Information provided START
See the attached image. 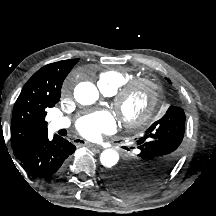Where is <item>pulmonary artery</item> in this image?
Segmentation results:
<instances>
[{
	"mask_svg": "<svg viewBox=\"0 0 216 216\" xmlns=\"http://www.w3.org/2000/svg\"><path fill=\"white\" fill-rule=\"evenodd\" d=\"M100 89L102 90L101 86L99 85ZM103 91V90H102ZM105 92V91H104ZM106 94L110 95V93L105 92ZM70 125V120L66 117H56L53 118L50 122V128L54 131L68 128Z\"/></svg>",
	"mask_w": 216,
	"mask_h": 216,
	"instance_id": "e3ab8cb5",
	"label": "pulmonary artery"
}]
</instances>
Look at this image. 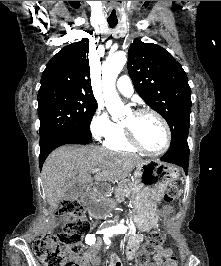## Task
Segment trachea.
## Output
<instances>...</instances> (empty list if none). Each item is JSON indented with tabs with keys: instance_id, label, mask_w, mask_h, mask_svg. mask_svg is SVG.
Listing matches in <instances>:
<instances>
[{
	"instance_id": "trachea-1",
	"label": "trachea",
	"mask_w": 221,
	"mask_h": 266,
	"mask_svg": "<svg viewBox=\"0 0 221 266\" xmlns=\"http://www.w3.org/2000/svg\"><path fill=\"white\" fill-rule=\"evenodd\" d=\"M118 21L108 20V24L111 28H114L117 25Z\"/></svg>"
}]
</instances>
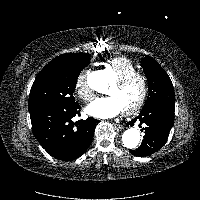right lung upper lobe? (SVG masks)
Returning a JSON list of instances; mask_svg holds the SVG:
<instances>
[{"mask_svg":"<svg viewBox=\"0 0 200 200\" xmlns=\"http://www.w3.org/2000/svg\"><path fill=\"white\" fill-rule=\"evenodd\" d=\"M72 56V53H69V54H63V55H60L56 58H54L51 62H49L45 67H49L51 65H54L60 61H63L65 59H67L68 57Z\"/></svg>","mask_w":200,"mask_h":200,"instance_id":"cb5924a9","label":"right lung upper lobe"}]
</instances>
Information provided END
# [What to do]
Restate, word for word and without pictures, the lines from the line containing "<instances>...</instances> (empty list" to the last line of the records above.

# [Finished task]
<instances>...</instances> (empty list if none). Each item is JSON indented with tabs with keys: instance_id, label, mask_w, mask_h, mask_svg. mask_svg is SVG.
Listing matches in <instances>:
<instances>
[{
	"instance_id": "trachea-1",
	"label": "trachea",
	"mask_w": 221,
	"mask_h": 266,
	"mask_svg": "<svg viewBox=\"0 0 221 266\" xmlns=\"http://www.w3.org/2000/svg\"><path fill=\"white\" fill-rule=\"evenodd\" d=\"M118 21L108 20V24L111 28H114L117 25Z\"/></svg>"
}]
</instances>
right lung upper lobe? (SVG masks)
Returning a JSON list of instances; mask_svg holds the SVG:
<instances>
[{"mask_svg":"<svg viewBox=\"0 0 200 200\" xmlns=\"http://www.w3.org/2000/svg\"><path fill=\"white\" fill-rule=\"evenodd\" d=\"M72 56V53H69V54H63V55H60L56 58H54L51 62H49L45 67H49L51 65H54L60 61H63L65 59H67L68 57Z\"/></svg>","mask_w":200,"mask_h":200,"instance_id":"cb5924a9","label":"right lung upper lobe"}]
</instances>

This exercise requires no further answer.